The standard fixed-risk position sizing framework uses three inputs: your risk budget, your entry price, and your stop loss price. The output is the position size (in base units of the asset).

  1. 01Determine your risk budget: the maximum amount you are willing to lose on this trade (e.g. $100).
  2. 02Identify the entry price from the published setup (e.g. $60,000).
  3. 03Identify the stop loss price from the published setup (e.g. $58,500).
  4. 04Calculate stop distance: entry − stop = $60,000 − $58,500 = $1,500.
  5. 05Calculate position size: risk budget ÷ stop distance = $100 ÷ $1,500 ≈ 0.0667 BTC.
  6. 06This position size means: if price hits the stop at $58,500, you lose approximately $100 — your risk budget.
This formula assumes you enter at the entry price and exit at the stop price without slippage. In practice, slippage means your actual loss may be slightly larger. Consider a margin of safety in your risk budget.

Illustrative example (educational)

The following example uses round numbers for illustration only. It does not represent any real Syntalium-published setup or any real trade outcome.
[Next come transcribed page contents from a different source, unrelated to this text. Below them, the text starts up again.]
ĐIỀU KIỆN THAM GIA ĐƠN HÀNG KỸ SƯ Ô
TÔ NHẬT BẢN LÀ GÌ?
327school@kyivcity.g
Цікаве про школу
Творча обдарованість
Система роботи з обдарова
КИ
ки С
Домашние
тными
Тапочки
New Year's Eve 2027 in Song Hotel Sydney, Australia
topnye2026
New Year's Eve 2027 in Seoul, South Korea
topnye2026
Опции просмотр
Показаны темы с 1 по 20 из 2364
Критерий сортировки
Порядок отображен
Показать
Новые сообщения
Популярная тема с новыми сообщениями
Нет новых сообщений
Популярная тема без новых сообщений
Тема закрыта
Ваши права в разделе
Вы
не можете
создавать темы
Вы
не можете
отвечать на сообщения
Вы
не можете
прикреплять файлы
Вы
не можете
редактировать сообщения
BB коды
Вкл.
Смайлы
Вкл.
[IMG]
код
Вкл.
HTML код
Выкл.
It is educational context — not a recommendation or a model to follow without your own analysis.

Scenario (illustrative numbers only):

Account size
$10,000 (illustrative)
Risk budget (2% of account)
$200
Illustrative entry
$60,000
Illustrative stop
$58,000
Stop distance
$2,000
Position size
$200 ÷ $2,000 = 0.10 BTC
Notional value
0.10 × $60,000 = $6,000
Implied leverage (no margin)
$6,000 ÷ $10,000 = 0.6× (spot, no leverage)

In this example, the 2% risk budget and a $2,000 stop distance produces a position that represents 60% of account value — less than 1× leverage. If the stop were tighter (e.g. $500), the same risk budget would allow a larger position — but also create greater sensitivity to normal price noise.

Leverage amplification

Leverage multiplies the notional value of your position relative to the capital you commit as margin. A 10× leveraged position moves 10% for every 1% price move in the asset.

Leverage multiplies risk
Leverage does not change the stop distance or the setup — it amplifies your exposure. A wider stop with high leverage can still result in a total loss of margin if price reaches the stop.
Published leverage range
The leverage range shown in a Syntalium setup is contextual — it describes what conditions the plan was recorded under. It is not a recommendation for what leverage you should use.
Your leverage, your decision
The appropriate leverage for your situation depends on your account size, risk tolerance, the stop distance, and your jurisdiction. Syntalium does not and cannot determine what leverage is appropriate for any individual user.
High leverage combined with an oversized position and a stop loss that has been moved or removed can result in the loss of the entire margin deposit, and in some instruments, more than the initial margin. Never use leverage you cannot afford to lose.

Oversizing and common errors

The most common way traders destroy a structurally valid setup is by taking a position that is too large for their risk budget relative to the stop distance.

Oversizing
Taking a position larger than your risk budget allows. Results in a loss larger than the predetermined limit if the stop is hit — or emotional decisions to move the stop rather than accept the planned loss.
Removing the stop
Once oversized, the impulse to remove the stop is strong — because accepting the loss at the published stop now means a loss larger than planned. This is how small losses become large ones.
Averaging down
Adding to a losing position to lower the average entry. When a setup defines a stop level, that level already accounts for the trade's risk boundary. Adding below the entry with no new published signal is not a structured action.
Using leverage beyond the plan
Applying leverage higher than the published range — or higher than your own risk framework supports — turns a structured setup into an outsized bet.